Dr Raghavendra Srinivas

Meet...Raghavendra Srinivas

Quantum information and computation
Atomic and Laser Physics

We work among extraordinary people doing extraordinary things; get to know some of them by reading these quick-fire interviews.

Name: Raghavendra Srinivas        
Job title: Research fellow

What are you currently working on?
My work is within the Oxford Ion Trap Quantum Computing group, where I am lucky to be part of a fantastic team that makes all of the science we do possible. I am currently working on creating nonclassical states of trapped ions. For example, one aspect of my work focuses on using entanglement between ions in separate traps, to enhance frequency measurements between optical atomic clocks.  More recently, I have also worked on generating nonclassical states of the ion motion, beyond just squeezed states. The goal is not only to use these interactions for quantum-enhanced metrology, continuous variable quantum computation but to also explore quantum optics in a fundamental way.

Describe a typical day
I am not sure there is a typical day, as in experimental physics the experiment always finds new ways of breaking and surprising you! If there were a typical day, it is some combination of meetings, reading new papers, debugging experiments, analysing data, writing, and if lucky, thinking deeply about physics.

If you had an entire day at your disposal (not at work/studying), what would be your ideal way to spend it? 
Hiking in the mountains. I did my PhD in Boulder, Colorado, and miss the mountains daily. Moving here was certainly an adjustment!

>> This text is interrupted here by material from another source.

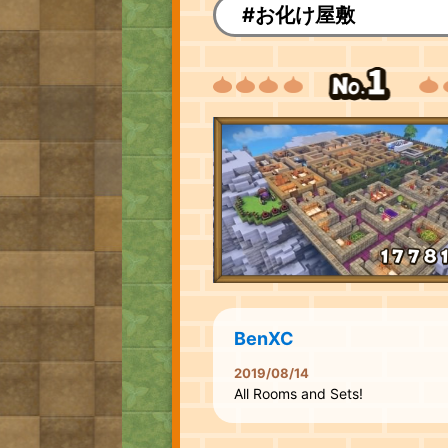
#お化け屋敷
BenXC
2019/08/14
All Rooms and Sets!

What is your favourite place in Oxford?
The gardens in Balliol college.

Plan B: what would you be if you weren’t doing the job you are currently doing? 
Maybe linguistics. I have always been fascinated by foreign languages, and one of my favourite non-physics classes I took during my undergraduate studies was in syntax. I was amazed at how we could understand languages in more fundamental way, even across languages with seemingly disparate grammatical structures and origins.